Kasus pengalihan lahan persawahan menjadi perumahan di Kenteng, Kateguhan, Tawangsari, Sukoharjo merupakan bukti ketimpangan antar sector. Sejatinya Indonesia adalah negara agraris, dimana tongkat, kayu dan batu dapat menjadi tanaman. Kemudian pertanian merupakan sector penyerap tenaga kerja terbesar di Indonesia, mencapai 34%. Namun faktanya banyak kondisi dimana petani Indonesia semakin tertindas oleh sektot-sektor lain, dalam hal ini adalah sector perumahan.
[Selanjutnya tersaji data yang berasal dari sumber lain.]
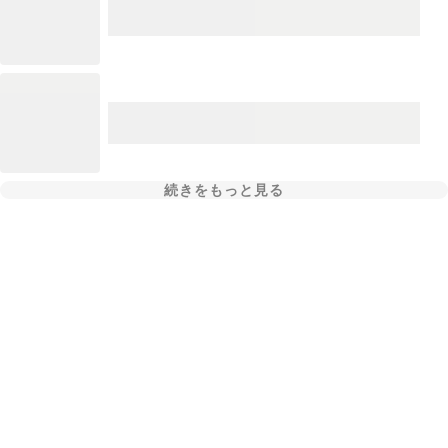
続きをもっと見る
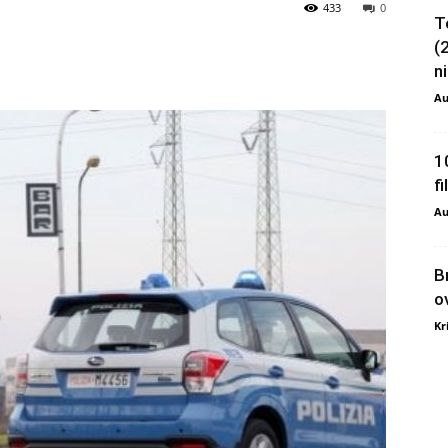
433
0
T
(
ni
Au
1
f
Au
B
o
Kr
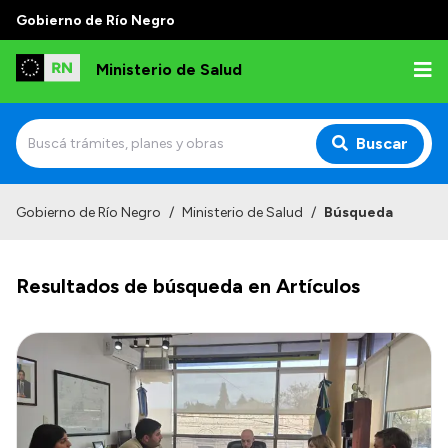
Gobierno de Río Negro
Ministerio de Salud
Buscar
Inicio
Gobierno de Río Negro
/
Ministerio de Salud
/
Búsqueda
Institucional
Resultados de búsqueda en Artículos
Normativa y Funciones
Autoridades
Consejos locales
Transparencia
            Banyaj lahan persawaha  hijau di daerah tersebut telah disulap menjadi lahan yang ditanami beton-beton cor tinggi menjulang. Beberapa pemiliki lahan menjual sawahnya karena merasa pertanian bukanlah sector yang menjanjikan. Padahal kalau kita bercermin ke negara Amerika Serikat, negara adidaya tersebut juga negara agraris dengan komoditi utamanya adalah jagung. Dari sector pertanian telah ikut menopang perekonomian negara tersebut. Kenudian menurut hasil Musyawarah Nasional Perhimpuan Ekonomi Pertanian Indonesia (PERHEPI) tahun 2003 menyatakan bahwa sector pertanian merupakan “jantung” pembangunan nasional negara kita.
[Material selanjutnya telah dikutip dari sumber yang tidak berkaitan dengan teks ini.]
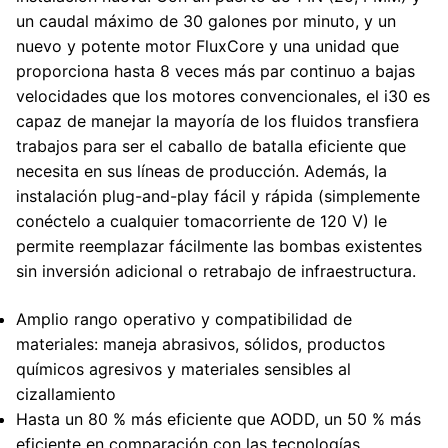
un caudal máximo de 30 galones por minuto, y un
nuevo y potente motor FluxCore y una unidad que
proporciona hasta 8 veces más par continuo a bajas
velocidades que los motores convencionales, el i30 es
capaz de manejar la mayoría de los fluidos transfiera
trabajos para ser el caballo de batalla eficiente que
necesita en sus líneas de producción. Además, la
instalación plug-and-play fácil y rápida (simplemente
conéctelo a cualquier tomacorriente de 120 V) le
permite reemplazar fácilmente las bombas existentes
sin inversión adicional o retrabajo de infraestructura.
Amplio rango operativo y compatibilidad de
materiales: maneja abrasivos, sólidos, productos
químicos agresivos y materiales sensibles al
cizallamiento
Hasta un 80 % más eficiente que AODD, un 50 % más
eficiente en comparación con las tecnologías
            Jika ketimpangan antara sector pertanian dan perumahan tidak segera diatasi maka akan menimbulkan kemiskinan, karena petani yang menggarap lahan orang lain akan semakin kehilangan lapangan pekerjaannya. Semakin banyak yang meninggalkan sector pertanian, sehingga tidak terciptanya swasembada pangan. Padahal kebutuhan pangan nasional kita tidak terpenuhi dan harus mengimport bahan pangan dari luar negeri. Devisa negara juga semakin kering, karena sector andalan kita semakin merosot produksinya.
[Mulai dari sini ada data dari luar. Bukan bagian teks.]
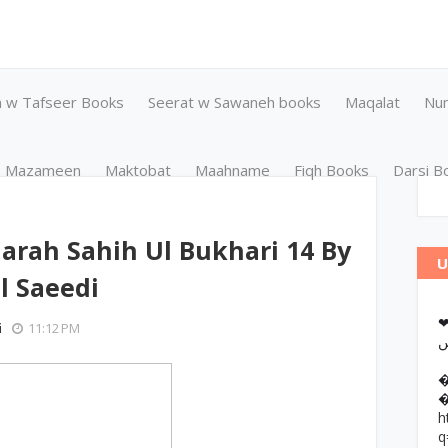
n w Tafseer Books
Seerat w Sawaneh books
Maqalat
Nu
Mazameen
Maktobat
Maahname
Fiqh Books
Darsi B
harah Sahih Ul Bukhari 14 By
U
l Saeedi
❤وانات پر کتب آن لائن مطالعہ اور
i
11:12 PM
h
q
            Berbagai hal yang akan saya lakukan untuk menngurangi ketimpangan ini adalah dengan melaksanakan program “Cangkul Pandu Dewanata” yang berisikan program untuk melindungi para petani seperti :

  1. Asuransi Pertanian, program ini dimaksutkan untuk melindungi petani dari kegagalan panen, sehingga sisi financial petani akan menjadi stabil. Asuransi akan diberikan kepada petani yang memenuhi persyaratan seperti lahan maksimal 2 hetar dan bersedia membayar premi, hanya tinggal mendaftar kepada petugas kelurahan. Dalam program ini kita dapat bekerjasama dengan Perusahaan Asuransi dan pemerintah hanya sebagai fasilitator. Pada awalnya pemerintah akan member subsidi premi agar jumlah premi dapat dijangkau masyarakat, selanjutnya jika dirasa petani tersebut dapat mandiri makan subsidi tersebut akan dicabut. Pemerintah membentuk BPP (Badan Pengawas Pertanian) ditinggal kelurahan agar dapat mengawasi jalannya program ini sehingga tanpa ada penyelewengan. Program ini saya jamin tidak akan menguras kantong negara, kerena dengan adanya program ini kekuatan eksport kita menjadi stabil.
  2. Beasiswa Anak Petani, anak petani adalah aset Indonesia dimasa depan karena dewasa ini kuranng minatnya penduduk Indonesia bekerja dibidang pertanian. Kita dapat member beasiswa kepada anak petani agar dapat sekolah di bidan pertanian, kemudian saat telah lulus bersama ilmu yang modern mereka membangun sector pertanian kita.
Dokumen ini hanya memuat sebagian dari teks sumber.